10 Best Inventory Demand Forecasting Techniques
Moving Average: This method involves taking the average of the past demand data to predict future demand.
Simple Exponential Smoothing: This method involves using a weighted average of past demand data to make a prediction about future demand.
Holt’s Linear Exponential Smoothing: This method is an extension of simple exponential smoothing and takes into account the trend in demand.

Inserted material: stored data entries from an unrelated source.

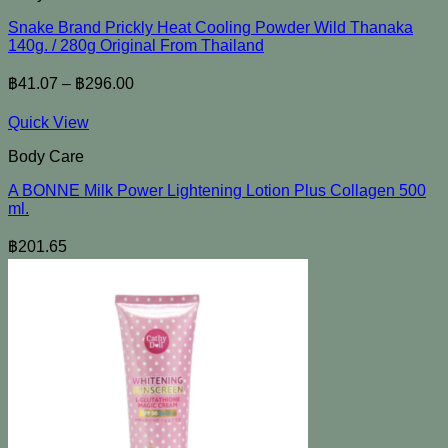
Snake Brand Prickly Heat Cooling Powder Wild Thanaka
140g. / 280g Original From Thailand
฿
41.07
–
฿
296.00
Quick View
Body Care
A BONNE Milk Power Lightening Lotion Plus Collagen 500
ml.
฿
201.65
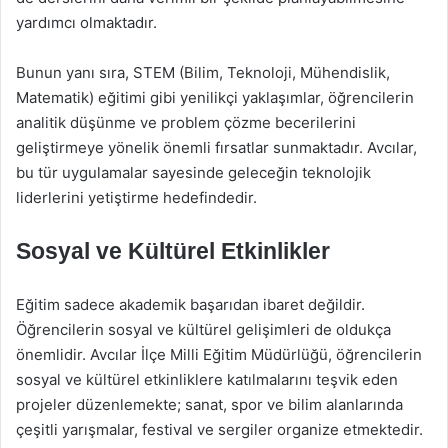
yardımcı olmaktadır.
Bunun yanı sıra, STEM (Bilim, Teknoloji, Mühendislik,
Matematik) eğitimi gibi yenilikçi yaklaşımlar, öğrencilerin
analitik düşünme ve problem çözme becerilerini
geliştirmeye yönelik önemli fırsatlar sunmaktadır. Avcılar,
bu tür uygulamalar sayesinde geleceğin teknolojik
liderlerini yetiştirme hedefindedir.
Sosyal ve Kültürel Etkinlikler
Eğitim sadece akademik başarıdan ibaret değildir.
Öğrencilerin sosyal ve kültürel gelişimleri de oldukça
önemlidir. Avcılar İlçe Milli Eğitim Müdürlüğü, öğrencilerin
sosyal ve kültürel etkinliklere katılmalarını teşvik eden
projeler düzenlemekte; sanat, spor ve bilim alanlarında
çeşitli yarışmalar, festival ve sergiler organize etmektedir.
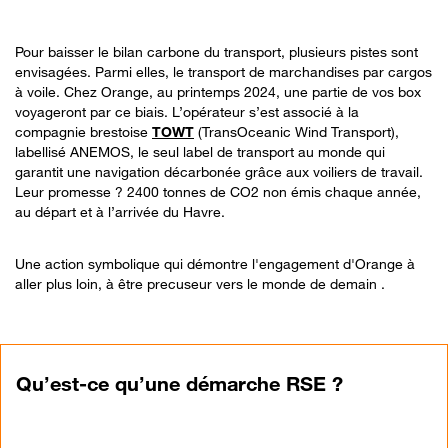
Pour baisser le bilan carbone du transport, plusieurs pistes sont
envisagées. Parmi elles, le transport de marchandises par cargos
à voile. Chez Orange, au printemps 2024, une partie de vos box
voyageront par ce biais. L’opérateur s’est associé à la
compagnie brestoise
TOWT
(TransOceanic Wind Transport),
labellisé ANEMOS, le seul label de transport au monde qui
garantit une navigation décarbonée grâce aux voiliers de travail.
Leur promesse ? 2400 tonnes de CO2 non émis chaque année,
au départ et à l’arrivée du Havre.
Une action symbolique qui démontre l'engagement d'Orange à
aller plus loin, à être precuseur vers le monde de demain .
Qu’est-ce qu’une démarche RSE ?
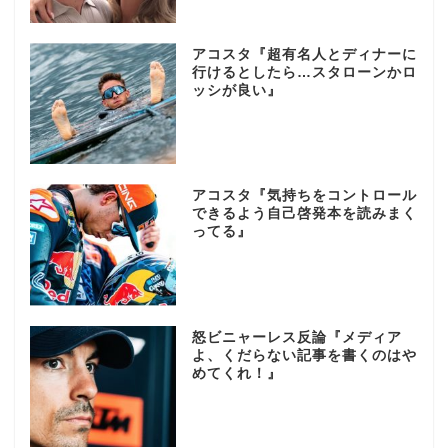
アコスタ『超有名人とディナーに
行けるとしたら…スタローンかロ
ッシが良い』
アコスタ『気持ちをコントロール
できるよう自己啓発本を読みまく
ってる』
怒ビニャーレス反論『メディア
よ、くだらない記事を書くのはや
めてくれ！』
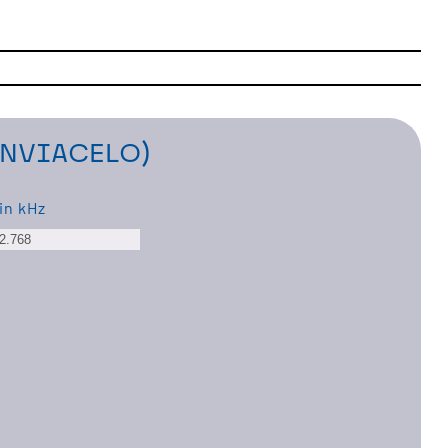
INVIACELO)
in kHz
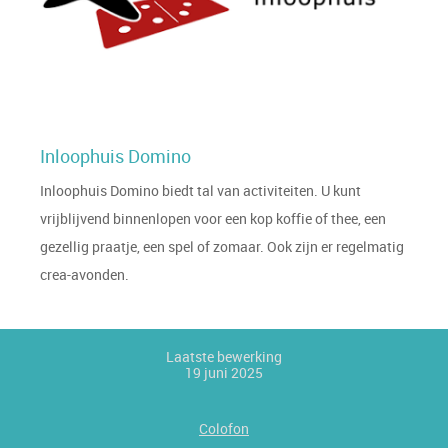
Inloophuis Domino
Inloophuis Domino biedt tal van activiteiten. U kunt
vrijblijvend binnenlopen voor een kop koffie of thee, een
gezellig praatje, een spel of zomaar. Ook zijn er regelmatig
crea-avonden.
Laatste bewerking
19 juni 2025
Colofon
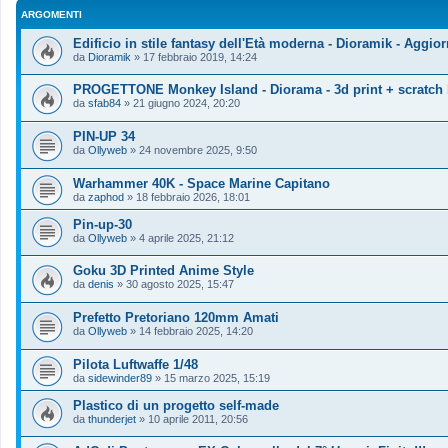
ARGOMENTI
Edificio in stile fantasy dell'Età moderna - Dioramik - Aggi
da
Dioramik
»
17 febbraio 2019, 14:24
PROGETTONE Monkey Island - Diorama - 3d print + scratch 
da
sfab84
»
21 giugno 2024, 20:20
PIN-UP 34
da
Ollyweb
»
24 novembre 2025, 9:50
Warhammer 40K - Space Marine Capitano
da
zaphod
»
18 febbraio 2026, 18:01
Pin-up-30
da
Ollyweb
»
4 aprile 2025, 21:12
Goku 3D Printed Anime Style
da
denis
»
30 agosto 2025, 15:47
Prefetto Pretoriano 120mm Amati
da
Ollyweb
»
14 febbraio 2025, 14:20
Pilota Luftwaffe 1/48
da
sidewinder89
»
15 marzo 2025, 15:19
Plastico di un progetto self-made
da
thunderjet
»
10 aprile 2011, 20:56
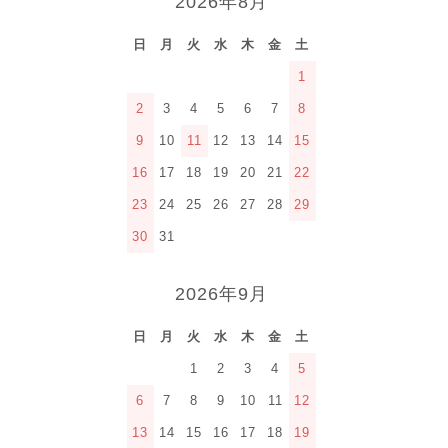
2026年8月
日
月
火
水
木
金
土
1
2
3
4
5
6
7
8
9
10
11
12
13
14
15
16
17
18
19
20
21
22
23
24
25
26
27
28
29
30
31
2026年9月
日
月
火
水
木
金
土
1
2
3
4
5
6
7
8
9
10
11
12
13
14
15
16
17
18
19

Croston’s Method: This method is used to forecast intermittent demand, which is demand that occurs at irregular intervals.
ARIMA: Autoregressive integrated moving average is a statistical method for analyzing time series data, which can be used for demand forecasting.
Neural Networks: This method uses a type of artificial intelligence called a neural network to analyze past demand data and make predictions about future demand.
Time Series Decomposition: This method involves breaking down the time series data into its component parts, such as trend, seasonality, and residuals, and then using these parts to make predictions about future demand.
Regression Analysis: This method uses statistical techniques to analyze the relationship between demand and other factors, such as price, promotions, and weather.
Box-Jenkins Method: This method is used to identify and model the underlying patterns in time series data, which can be used for demand forecasting.
Croston-Tavener Method: This is a variation of Croston’s method and is used to forecast intermittent demand with varying frequencies and varying amplitudes.